The risk of morbidity and even mortality caused by age-related bone fragility fractures is becoming an increasing concern worldwide. In the past, the age-related decrease in bone mineral density (BMD) was used to predict fragility fractures of elderly human bone. However, BMD alone cannot fully explain bone fragility fractures since the mineral is only one of four constituents (i.e. mineral, collagen, non collagenous proteins, and water) of bone, which may also contribute to the mechanical competence of the tissue. Among the constituents, proteoglycans (PGs) are a group of non-collagenous proteins in bone matrix. Glycosaminoglycans (GAGs), the main constituent of proteoglycans, are highly polar and negatively charged. Thus, GAGs have a strong potential of attracting water molecules into the bone matrix, thus indicating a potential for PGs to affect the in situ mechanical behavior of bone.

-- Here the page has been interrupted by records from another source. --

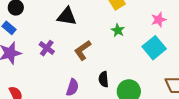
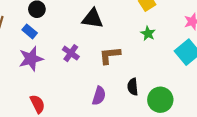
brown L-shape: (83, 50) -> (110, 55), turned 30

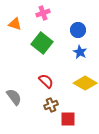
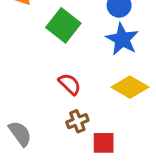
blue star: (80, 52) -> (122, 39), size x1.5
gray semicircle: (14, 97) -> (20, 134), moved

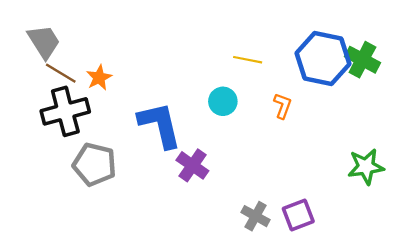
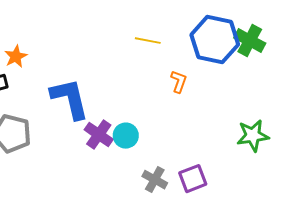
cyan circle: (223, 101) -> (126, 136), moved

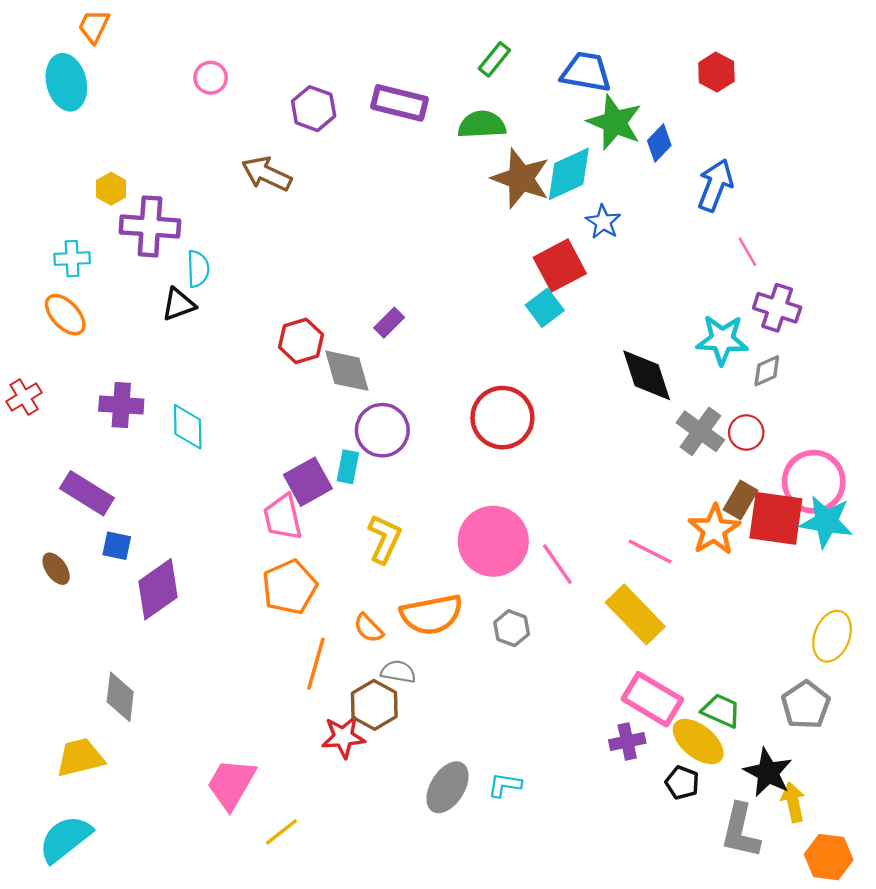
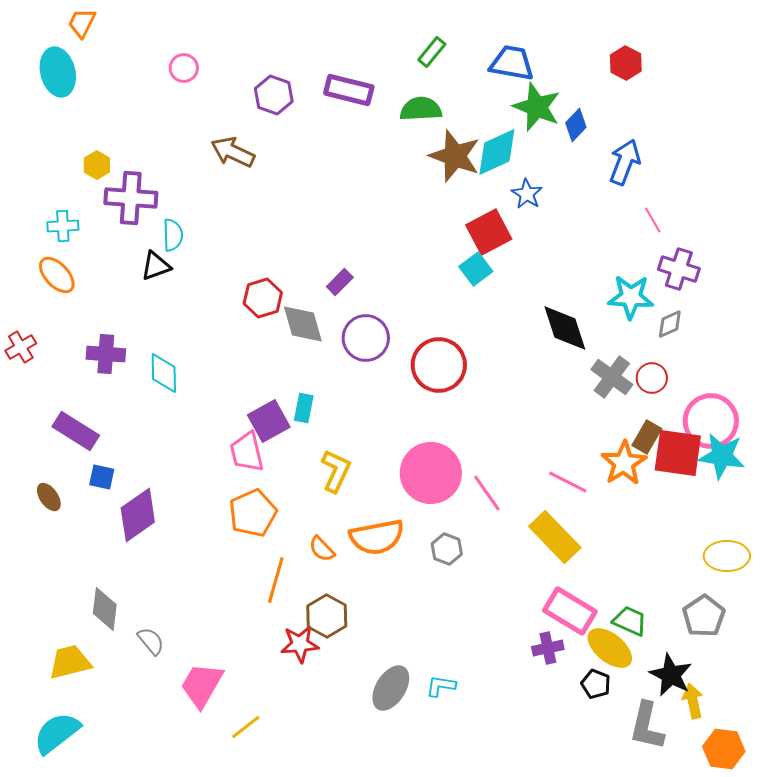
purple circle: (382, 430) -> (366, 338), moved
yellow ellipse: (832, 636) -> (727, 556), turned 69
gray semicircle: (398, 672) -> (151, 641), moved, turned 40

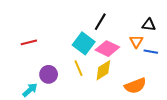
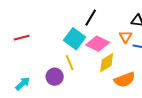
yellow diamond: (103, 70) -> (107, 63), moved
purple circle: (49, 74) -> (55, 77), moved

In this study, we hypothesized that proteoglycans in bone play a critical role in sustaining the in situ toughness of bone in cooperation with water. In addition, we also hypothesized that age-related changes in proteoglycans may compromise its ability to sustain the in situ toughness of bone. In order to test the first hypothesis, a novel nanoscratch test was used to measure the in situ toughness of bone specimens, which were treated with and without PNGase F, an enzyme that specifically removes the Nlinked oligosaccharides of GAGs from core proteins. For the second hypothesis, we tested bone samples from young, mid-age and old aged human donors in terms of the in situ toughness and the amount of GAGs in bone matrix. Biochemical and histochemical assays were used to assess the amount of GAGs in the bone matrix.

The results of this study showed that removal of GAGs led to a significant decrease of the in situ toughness of young and mid-age bone samples. In contrast, the in situ toughness of young and mid-aged bone specimens under dry conditions was not affected regardless of whether they were treated with PNGase F or not. The in situ toughness of old bone specimens did not change with hydration status or treatments by PNGase F. This study, for the first time, suggests that GAGs play a critical role in toughening bone only when water is present. In other words, water functions as a plasticizer in the bone matrix only when GAGs are present. However, the toughening mechanism diminished in elderly bone, suggesting that age-related changes in proteoglycans may be responsible for the age-induced degradation of human bone toughness.